Please give the whole listing again exactly, without any of its pictures.

● DATASET EXTRACT
□ □ □ □ □

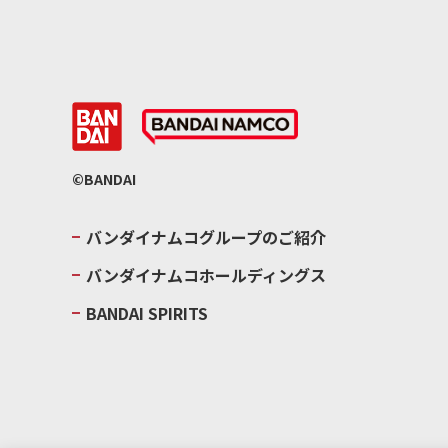
©BANDAI
バンダイナムコグループのご紹介
バンダイナムコホールディングス
BANDAI SPIRITS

□ □ □ □ □

● WRITTEN RESPONSE
©BANDAI
バンダイナムコグループのご紹介
バンダイナムコホールディングス
BANDAI SPIRITS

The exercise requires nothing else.